§ WHAT THE TASK ASKS
What number of lines in the records below hold the word "consentir"? Give that number alone.

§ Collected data
↓

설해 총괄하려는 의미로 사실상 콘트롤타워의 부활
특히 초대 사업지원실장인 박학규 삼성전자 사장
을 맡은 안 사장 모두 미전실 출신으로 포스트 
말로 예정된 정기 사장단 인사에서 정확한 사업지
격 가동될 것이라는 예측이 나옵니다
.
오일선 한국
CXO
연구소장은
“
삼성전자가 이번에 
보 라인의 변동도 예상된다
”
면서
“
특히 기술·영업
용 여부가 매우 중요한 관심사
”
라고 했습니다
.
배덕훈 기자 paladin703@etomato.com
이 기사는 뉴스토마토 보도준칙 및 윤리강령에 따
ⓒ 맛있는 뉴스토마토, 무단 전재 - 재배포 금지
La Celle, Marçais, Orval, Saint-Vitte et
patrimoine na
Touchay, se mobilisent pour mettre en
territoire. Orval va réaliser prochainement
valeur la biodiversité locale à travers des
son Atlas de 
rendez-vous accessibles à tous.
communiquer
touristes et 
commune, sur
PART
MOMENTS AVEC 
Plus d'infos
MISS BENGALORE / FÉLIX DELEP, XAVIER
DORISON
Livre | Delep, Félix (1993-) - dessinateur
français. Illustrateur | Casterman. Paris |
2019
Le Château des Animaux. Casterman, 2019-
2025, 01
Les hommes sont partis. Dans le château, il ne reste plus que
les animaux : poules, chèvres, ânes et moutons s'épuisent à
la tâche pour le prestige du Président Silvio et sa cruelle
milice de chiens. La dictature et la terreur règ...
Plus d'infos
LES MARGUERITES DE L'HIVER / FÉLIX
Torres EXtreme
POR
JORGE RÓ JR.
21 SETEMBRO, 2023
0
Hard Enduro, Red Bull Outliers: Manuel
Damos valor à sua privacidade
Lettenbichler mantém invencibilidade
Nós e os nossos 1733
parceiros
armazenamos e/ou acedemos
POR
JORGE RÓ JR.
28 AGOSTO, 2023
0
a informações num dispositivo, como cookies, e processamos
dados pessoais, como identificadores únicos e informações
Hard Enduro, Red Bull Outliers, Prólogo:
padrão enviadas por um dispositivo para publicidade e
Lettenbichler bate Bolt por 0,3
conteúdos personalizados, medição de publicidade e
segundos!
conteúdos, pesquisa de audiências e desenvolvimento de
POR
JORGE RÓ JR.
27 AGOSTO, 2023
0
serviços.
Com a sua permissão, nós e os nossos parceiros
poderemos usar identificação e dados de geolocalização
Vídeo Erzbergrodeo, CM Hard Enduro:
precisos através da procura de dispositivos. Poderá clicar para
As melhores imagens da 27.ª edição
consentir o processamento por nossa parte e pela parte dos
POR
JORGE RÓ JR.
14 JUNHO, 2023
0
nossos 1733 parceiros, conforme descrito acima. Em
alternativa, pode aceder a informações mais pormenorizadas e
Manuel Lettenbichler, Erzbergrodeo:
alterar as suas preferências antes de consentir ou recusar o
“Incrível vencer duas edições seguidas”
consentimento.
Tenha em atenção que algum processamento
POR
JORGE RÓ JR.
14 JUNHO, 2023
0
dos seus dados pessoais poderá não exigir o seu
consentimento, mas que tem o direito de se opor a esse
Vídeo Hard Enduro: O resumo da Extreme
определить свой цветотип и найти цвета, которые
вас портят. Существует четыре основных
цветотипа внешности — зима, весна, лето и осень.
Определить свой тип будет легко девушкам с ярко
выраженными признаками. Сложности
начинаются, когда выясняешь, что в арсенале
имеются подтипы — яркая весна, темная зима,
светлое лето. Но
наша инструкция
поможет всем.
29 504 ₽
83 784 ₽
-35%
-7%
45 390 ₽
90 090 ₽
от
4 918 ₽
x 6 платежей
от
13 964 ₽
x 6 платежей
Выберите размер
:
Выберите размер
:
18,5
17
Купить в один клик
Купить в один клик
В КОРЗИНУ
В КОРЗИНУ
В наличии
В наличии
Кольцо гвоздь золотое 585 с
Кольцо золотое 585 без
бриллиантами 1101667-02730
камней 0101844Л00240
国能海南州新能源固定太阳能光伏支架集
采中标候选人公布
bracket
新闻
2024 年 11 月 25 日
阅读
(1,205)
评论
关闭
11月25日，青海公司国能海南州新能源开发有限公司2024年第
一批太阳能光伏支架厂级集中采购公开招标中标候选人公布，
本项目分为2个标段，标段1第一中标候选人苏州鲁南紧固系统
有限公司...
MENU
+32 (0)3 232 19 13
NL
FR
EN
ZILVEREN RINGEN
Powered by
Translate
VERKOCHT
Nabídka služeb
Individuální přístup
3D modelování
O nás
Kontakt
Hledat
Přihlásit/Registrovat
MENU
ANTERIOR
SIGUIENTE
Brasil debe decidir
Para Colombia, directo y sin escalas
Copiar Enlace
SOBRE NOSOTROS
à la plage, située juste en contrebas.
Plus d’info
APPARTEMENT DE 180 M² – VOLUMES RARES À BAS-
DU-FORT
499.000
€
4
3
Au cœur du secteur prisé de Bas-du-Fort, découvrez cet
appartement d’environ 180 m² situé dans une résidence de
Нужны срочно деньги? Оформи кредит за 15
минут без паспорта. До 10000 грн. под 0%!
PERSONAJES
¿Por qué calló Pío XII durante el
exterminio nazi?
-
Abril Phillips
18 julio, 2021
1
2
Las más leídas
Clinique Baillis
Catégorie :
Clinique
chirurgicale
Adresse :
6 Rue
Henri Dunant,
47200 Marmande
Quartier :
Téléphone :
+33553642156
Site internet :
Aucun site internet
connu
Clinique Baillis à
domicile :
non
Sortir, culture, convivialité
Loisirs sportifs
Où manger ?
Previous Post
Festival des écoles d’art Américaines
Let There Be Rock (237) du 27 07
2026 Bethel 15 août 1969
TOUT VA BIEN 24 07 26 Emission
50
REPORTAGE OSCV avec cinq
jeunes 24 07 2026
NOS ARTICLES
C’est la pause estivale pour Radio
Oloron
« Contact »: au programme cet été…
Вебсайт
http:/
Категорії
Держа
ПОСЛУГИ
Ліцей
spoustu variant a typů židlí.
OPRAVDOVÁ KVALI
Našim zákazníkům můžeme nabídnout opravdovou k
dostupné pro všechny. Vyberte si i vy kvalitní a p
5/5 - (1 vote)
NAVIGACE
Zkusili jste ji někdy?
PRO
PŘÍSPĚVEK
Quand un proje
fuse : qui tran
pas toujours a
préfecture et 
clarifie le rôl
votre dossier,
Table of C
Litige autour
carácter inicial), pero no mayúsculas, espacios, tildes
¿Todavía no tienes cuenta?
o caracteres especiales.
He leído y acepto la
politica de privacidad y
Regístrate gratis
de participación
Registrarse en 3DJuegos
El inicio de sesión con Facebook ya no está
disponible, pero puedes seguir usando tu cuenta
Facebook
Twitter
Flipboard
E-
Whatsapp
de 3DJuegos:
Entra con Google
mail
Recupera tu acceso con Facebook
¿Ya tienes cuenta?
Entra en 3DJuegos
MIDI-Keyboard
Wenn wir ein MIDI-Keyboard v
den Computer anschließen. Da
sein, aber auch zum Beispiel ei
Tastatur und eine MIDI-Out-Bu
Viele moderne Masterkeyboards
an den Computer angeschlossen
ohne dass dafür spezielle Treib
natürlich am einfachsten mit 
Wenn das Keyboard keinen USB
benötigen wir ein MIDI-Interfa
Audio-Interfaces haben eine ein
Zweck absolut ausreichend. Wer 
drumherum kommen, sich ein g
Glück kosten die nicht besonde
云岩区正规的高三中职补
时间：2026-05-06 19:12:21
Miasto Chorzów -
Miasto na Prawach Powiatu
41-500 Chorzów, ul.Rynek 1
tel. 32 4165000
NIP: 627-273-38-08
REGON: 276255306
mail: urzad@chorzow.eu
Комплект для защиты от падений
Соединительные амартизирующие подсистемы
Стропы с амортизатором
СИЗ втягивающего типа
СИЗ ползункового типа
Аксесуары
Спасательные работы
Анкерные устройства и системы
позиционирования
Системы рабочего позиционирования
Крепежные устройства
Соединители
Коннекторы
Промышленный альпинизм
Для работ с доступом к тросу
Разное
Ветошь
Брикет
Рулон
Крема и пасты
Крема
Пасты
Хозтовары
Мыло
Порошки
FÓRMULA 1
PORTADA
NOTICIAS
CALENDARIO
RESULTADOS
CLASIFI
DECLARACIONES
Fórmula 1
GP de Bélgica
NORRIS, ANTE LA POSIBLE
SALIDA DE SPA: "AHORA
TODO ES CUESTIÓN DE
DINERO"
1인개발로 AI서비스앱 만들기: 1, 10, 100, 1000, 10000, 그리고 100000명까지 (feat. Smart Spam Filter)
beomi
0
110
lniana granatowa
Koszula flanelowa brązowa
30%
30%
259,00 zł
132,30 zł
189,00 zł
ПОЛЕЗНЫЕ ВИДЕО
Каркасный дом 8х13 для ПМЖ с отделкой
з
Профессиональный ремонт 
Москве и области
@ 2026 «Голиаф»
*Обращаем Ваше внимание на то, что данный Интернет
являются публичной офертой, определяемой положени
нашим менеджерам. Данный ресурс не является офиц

↑

§ ANSWER SPACE
2